Call for papers--Historic libraries

From: Jarvis Jennifer <j.jarvis<-at->
Date: Thursday, September 16, 2010
Call for Papers

Historic Libraries in Context
The Derry and Raphoe Diocesan Library: Past, Present and Future
The University of Ulster
Magee Campus
6-8 June, 2011

This conference, organized by the University of Ulster, coincides
with the conclusion of the Derry and Raphoe Diocesan Library
Project, a 3.5 year project to conserve and publicize a collection
heretofore relatively unknown to modern scholarship. The aim of the
conference is to engage with bibliographers, historians and
conservators, each with their own understanding of book culture, to
identify future avenues for research within the collection, and
within similar collections in general. We hope to generate an
interdisciplinary discussion about the current and possible future
uses of such libraries and the curatorial and preservation issues
that have been raised over the course of the project.

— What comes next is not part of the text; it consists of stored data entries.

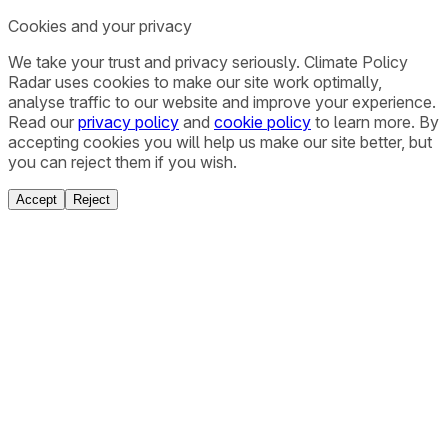
Cookies and your privacy
We take your trust and privacy seriously. Climate Policy
Radar uses cookies to make our site work optimally,
analyse traffic to our website and improve your experience.
Read our
privacy policy
and
cookie policy
to learn more. By
accepting cookies you will help us make our site better, but
you can reject them if you wish.
Accept
Reject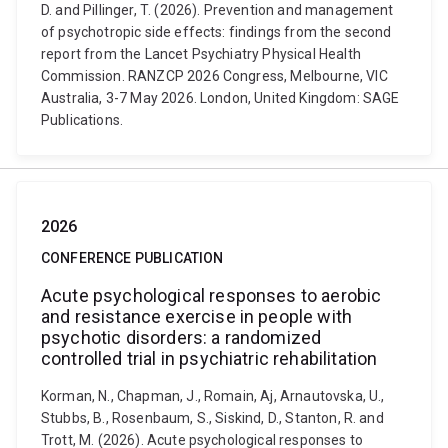
D. and Pillinger, T. (2026). Prevention and management
of psychotropic side effects: findings from the second
report from the Lancet Psychiatry Physical Health
Commission. RANZCP 2026 Congress, Melbourne, VIC
Australia, 3-7 May 2026. London, United Kingdom: SAGE
Publications.
2026
CONFERENCE PUBLICATION
Acute psychological responses to aerobic
and resistance exercise in people with
psychotic disorders: a randomized
controlled trial in psychiatric rehabilitation
Korman, N., Chapman, J., Romain, Aj, Arnautovska, U.,
Stubbs, B., Rosenbaum, S., Siskind, D., Stanton, R. and
Trott, M. (2026). Acute psychological responses to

Submissions for papers (to be presented at the conference and with a
possibility to be published as peer-reviewed post-prints) are
requested to address the following topics and themes:

The role of the diocesan (or cathedral) library, then and now

    Creation and history of the libraries
    Post-reformation church libraries
    The Bishops and their collections (e.g. Downame, Hopkins, King)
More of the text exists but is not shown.